WHAT TO WORK ON
Please reproduce the records exactly, leaving out any pictures.

INPUT FOR THIS TASK START

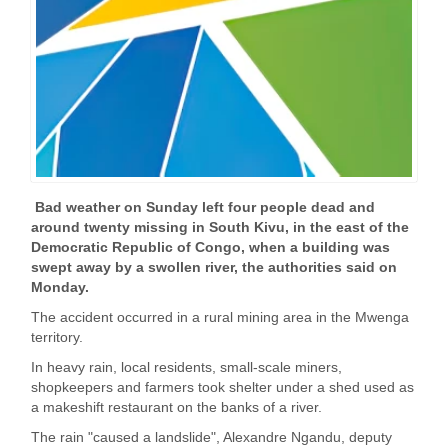
Bad weather on Sunday left four people dead and
around twenty missing in South Kivu, in the east of the
Democratic Republic of Congo, when a building was
swept away by a swollen river, the authorities said on
Monday.
The accident occurred in a rural mining area in the Mwenga
territory.
In heavy rain, local residents, small-scale miners,
shopkeepers and farmers took shelter under a shed used as
a makeshift restaurant on the banks of a river.
The rain "caused a landslide", Alexandre Ngandu, deputy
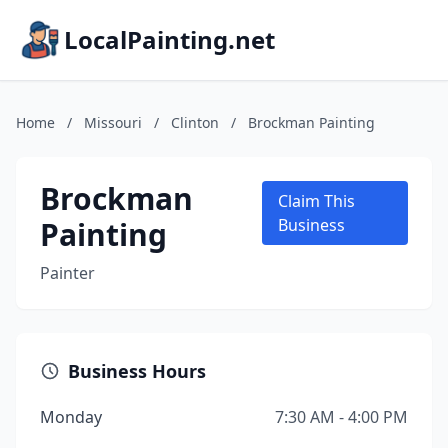
LocalPainting.net
Home
/
Missouri
/
Clinton
/
Brockman Painting
Brockman
Claim This
Painting
Business
Painter
Business Hours
Monday
7:30 AM - 4:00 PM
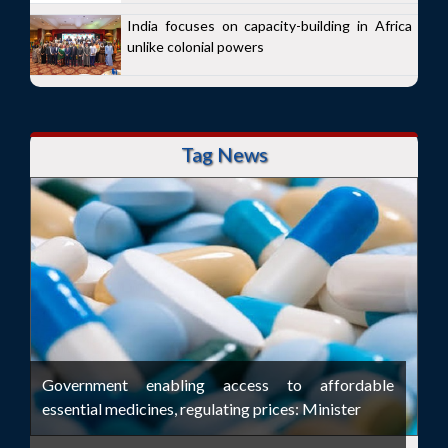
India focuses on capacity-building in Africa
unlike colonial powers
Tag News
Government enabling access to affordable
essential medicines, regulating prices: Minister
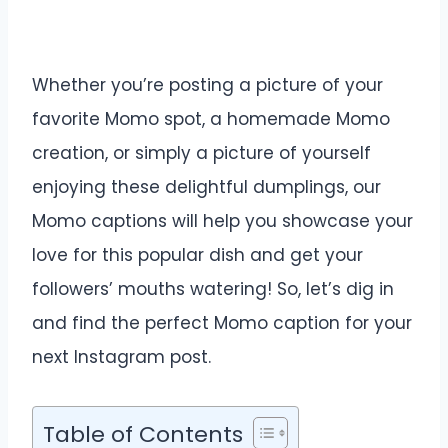
Whether you’re posting a picture of your
favorite Momo spot, a homemade Momo
creation, or simply a picture of yourself
enjoying these delightful dumplings, our
Momo captions will help you showcase your
love for this popular dish and get your
followers’ mouths watering! So, let’s dig in
and find the perfect Momo caption for your
next Instagram post.
Table of Contents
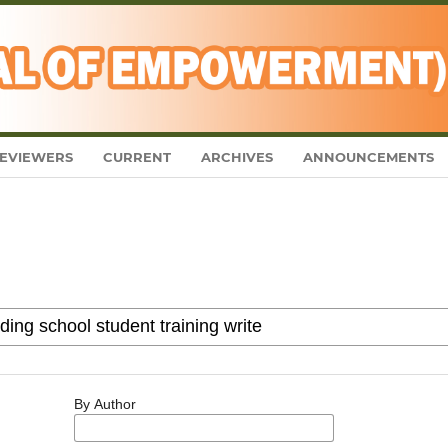
EVIEWERS
CURRENT
ARCHIVES
ANNOUNCEMENTS
By Author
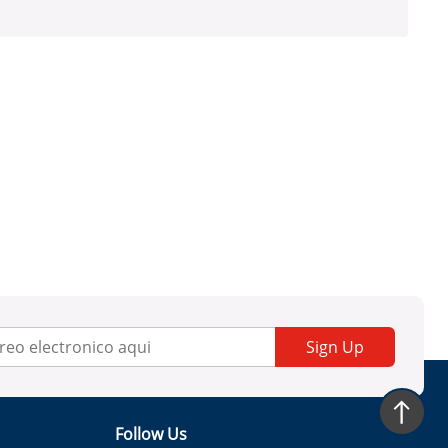
Sign Up
Follow Us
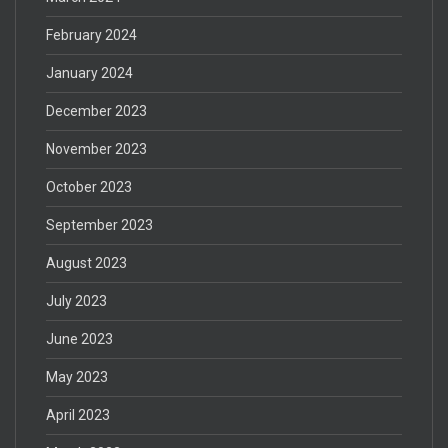
February 2024
January 2024
December 2023
November 2023
October 2023
September 2023
August 2023
July 2023
June 2023
May 2023
April 2023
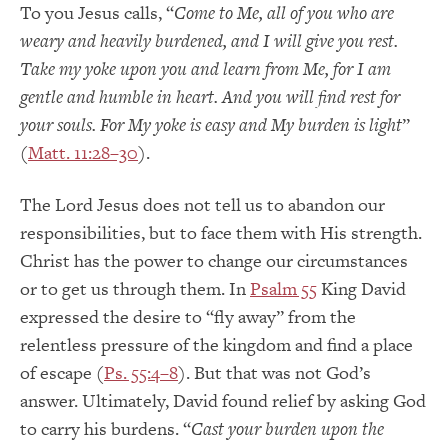
To you Jesus calls, “
Come to Me, all of you who are
weary and heavily burdened, and I will give you rest.
Take my yoke upon you and learn from Me, for I am
gentle and humble in heart. And you will find rest for
your souls. For My yoke is easy and My burden is light
”
(
Matt. 11:28–30
).
The Lord Jesus does not tell us to abandon our
responsibilities, but to face them with His strength.
Christ has the power to change our circumstances
or to get us through them. In
Psalm 55
King David
expressed the desire to “fly away” from the
relentless pressure of the kingdom and find a place
of escape (
Ps. 55:4–8
). But that was not God’s
answer. Ultimately, David found relief by asking God
to carry his burdens. “
Cast your burden upon the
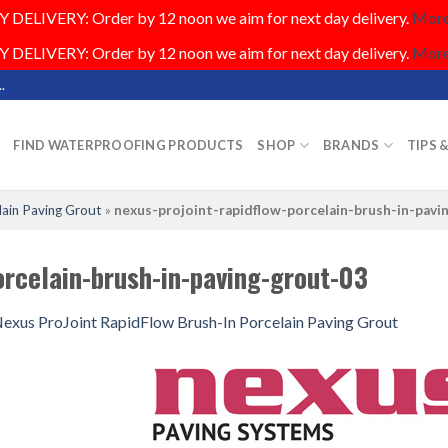
DELIVERY: Order by 12 noon we aim for next day delivery.
More.
DELIVERY: Order by 12 noon we aim for next day delivery.
More.
.
FIND WATERPROOFING PRODUCTS
SHOP
BRANDS
TIPS 
lain Paving Grout
»
nexus-projoint-rapidflow-porcelain-brush-in-pavi
orcelain-brush-in-paving-grout-03
exus ProJoint RapidFlow Brush-In Porcelain Paving Grout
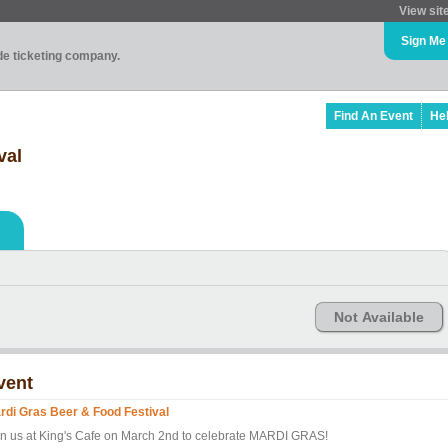
View sit
Sign Me
ade ticketing company.
Find An Event
He
val
Not Available
vent
rdi Gras Beer & Food Festival
in us at King's Cafe on March 2nd to celebrate MARDI GRAS!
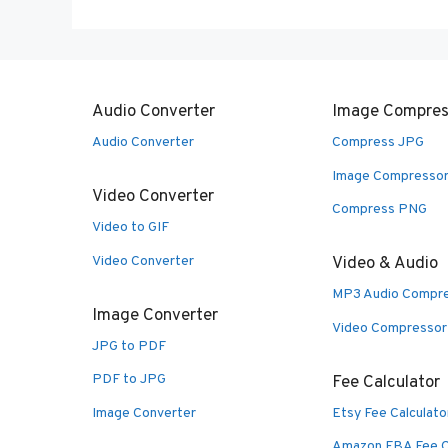
Audio Converter
Image Compres
Audio Converter
Compress JPG
Image Compresso
Video Converter
Compress PNG
Video to GIF
Video Converter
Video & Audio
MP3 Audio Compr
Image Converter
Video Compressor
JPG to PDF
PDF to JPG
Fee Calculator
Image Converter
Etsy Fee Calculato
Amazon FBA Fee C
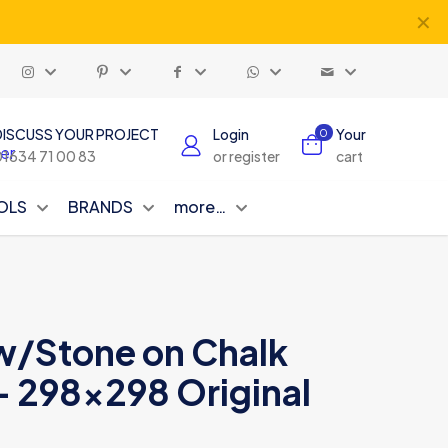
✕
DISCUSS YOUR PROJECT
Login
Your
0
01634 71 00 83
or register
cart
OLS
BRANDS
more…
ow/Stone on Chalk
– 298×298 Original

INPUT FOR THIS TASK END

ANSWER TO THE PROBLEM
Bad weather on Sunday left four people dead and
around twenty missing in South Kivu, in the east of the
Democratic Republic of Congo, when a building was
swept away by a swollen river, the authorities said on
Monday.
The accident occurred in a rural mining area in the Mwenga
territory.
In heavy rain, local residents, small-scale miners,
shopkeepers and farmers took shelter under a shed used as
a makeshift restaurant on the banks of a river.
The rain "caused a landslide", Alexandre Ngandu, deputy
LocalPainting.net
Home
/
Missouri
/
Clinton
/
Brockman Painting
Brockman
Claim This
Painting
Business
Painter
Business Hours
Monday
7:30 AM - 4:00 PM
India focuses on capacity-building in Africa
unlike colonial powers
Tag News
Government enabling access to affordable
essential medicines, regulating prices: Minister
Whether you’re posting a picture of your
favorite Momo spot, a homemade Momo
creation, or simply a picture of yourself
enjoying these delightful dumplings, our
Momo captions will help you showcase your
love for this popular dish and get your
followers’ mouths watering! So, let’s dig in
and find the perfect Momo caption for your
next Instagram post.
Table of Contents
EVIEWERS
CURRENT
ARCHIVES
ANNOUNCEMENTS
By Author
Sign Up
Follow Us
February 2024
January 2024
December 2023
November 2023
October 2023
September 2023
August 2023
July 2023
June 2023
May 2023
April 2023
To you Jesus calls, “
Come to Me, all of you who are
weary and heavily burdened, and I will give you rest.
Take my yoke upon you and learn from Me, for I am
gentle and humble in heart. And you will find rest for
your souls. For My yoke is easy and My burden is light
”
(
Matt. 11:28–30
).
The Lord Jesus does not tell us to abandon our
responsibilities, but to face them with His strength.
Christ has the power to change our circumstances
or to get us through them. In
Psalm 55
King David
expressed the desire to “fly away” from the
relentless pressure of the kingdom and find a place
of escape (
Ps. 55:4–8
). But that was not God’s
answer. Ultimately, David found relief by asking God
to carry his burdens. “
Cast your burden upon the
DELIVERY: Order by 12 noon we aim for next day delivery.
More.
DELIVERY: Order by 12 noon we aim for next day delivery.
More.
.
FIND WATERPROOFING PRODUCTS
SHOP
BRANDS
TIPS 
lain Paving Grout
»
nexus-projoint-rapidflow-porcelain-brush-in-pavi
orcelain-brush-in-paving-grout-03
exus ProJoint RapidFlow Brush-In Porcelain Paving Grout
View sit
Sign Me
ade ticketing company.
Find An Event
He
val
Not Available
vent
rdi Gras Beer & Food Festival
in us at King's Cafe on March 2nd to celebrate MARDI GRAS!
Audio Converter
Image Compres
Audio Converter
Compress JPG
Image Compresso
Video Converter
Compress PNG
Video to GIF
Video Converter
Video & Audio
MP3 Audio Compr
Image Converter
Video Compressor
JPG to PDF
PDF to JPG
Fee Calculator
Image Converter
Etsy Fee Calculato
Amazon FBA Fee C
✕
DISCUSS YOUR PROJECT
Login
Your
0
01634 71 00 83
or register
cart
OLS
BRANDS
more…
ow/Stone on Chalk
– 298×298 Original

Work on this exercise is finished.